TASK INSTRUCTIONS
Could you write out, exactly, every line from the top of the data through the line holding "பாதி நான் பாதி!! (அவ்வப்போது கிளாமர்)"? Omit the pictures.

[Extracted page text data]

● ● ● ●

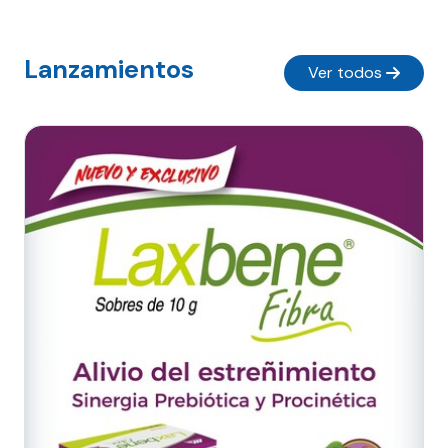
Lanzamientos
Ver todos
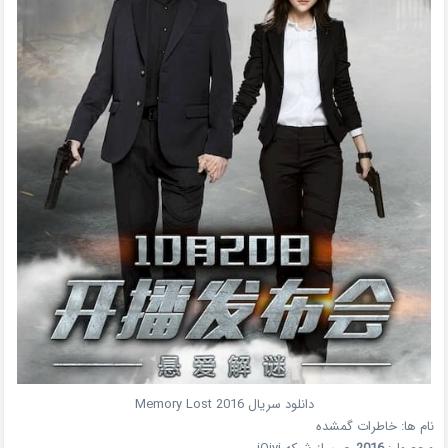
دانلود سریال
2016
Memory Lost
نام ها:
خاطرات گمشده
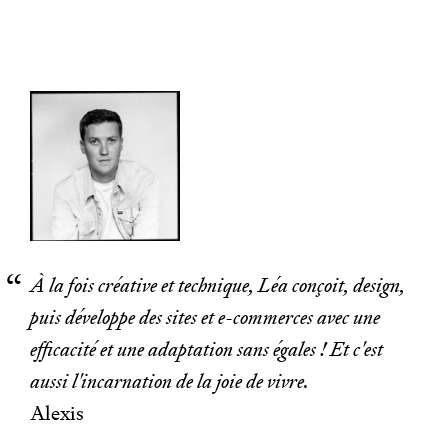
À la fois créative et technique, Léa conçoit, design,
puis développe des sites et e-commerces avec une
efficacité et une adaptation sans égales ! Et c'est
aussi l'incarnation de la joie de vivre.
Alexis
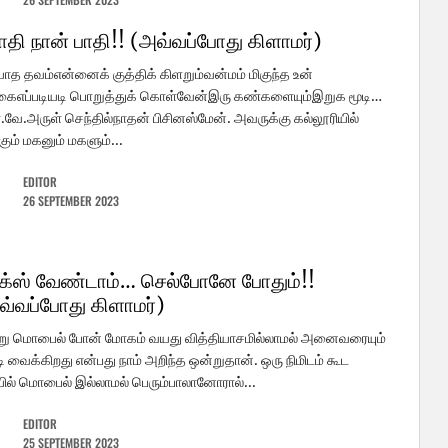
பாதி நான் பாதி!! (அவ்வப்போது கிளாமர்)
யாத தவம்என்னைக் குத்திக் கிளறும்வன்மம் மிகுந்த உன்
ைஎப்படியடி பொறுத்துக் கொள்வேன்இரு கண்களையும்இறுக மூடி…
.வே.அருள் செந்தில்நாதன் பிசினஸ்மேன். அவருக்கு கல்லூரியில்
்கும் மகனும் மகளும்...
EDITOR
26 SEPTEMBER 2023
க்ஸ் வேண்டாம்… செல்போனே போதும்!!
வ்வப்போது கிளாமர்)
று மொபைல் போன் மோகம் வயது வித்தியாசமில்லாமல் அனைவரையும்
ி வைக்கிறது என்பது நாம் அறிந்த ஒன்றுதான். ஒரு நிமிடம் கூட
ல் மொபைல் இல்லாமல் பெரும்பாலானோரால்...
EDITOR
25 SEPTEMBER 2023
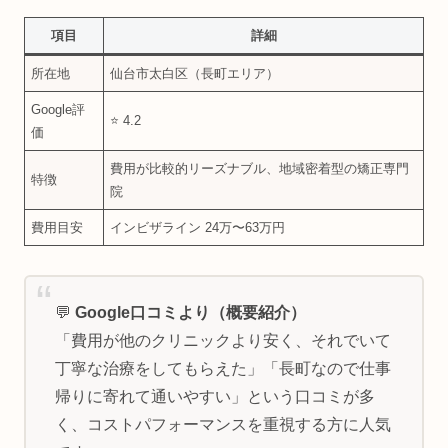
項目
詳細
所在地
仙台市太白区（長町エリア）
Google評
⭐ 4.2
価
費用が比較的リーズナブル、地域密着型の矯正専門
特徴
院
費用目安
インビザライン 24万〜63万円
💬
Google口コミより（概要紹介）
「費用が他のクリニックより安く、それでいて
丁寧な治療をしてもらえた」「長町なので仕事
帰りに寄れて通いやすい」という口コミが多
く、コストパフォーマンスを重視する方に人気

● ● ● ●

OUTPUT
Lanzamientos
Ver todos
دانلود سریال
2016
Memory Lost
نام ها:
خاطرات گمشده
À la fois créative et technique, Léa conçoit, design,
puis développe des sites et e-commerces avec une
efficacité et une adaptation sans égales ! Et c'est
aussi l'incarnation de la joie de vivre.
Alexis
பாதி நான் பாதி!! (அவ்வப்போது கிளாமர்)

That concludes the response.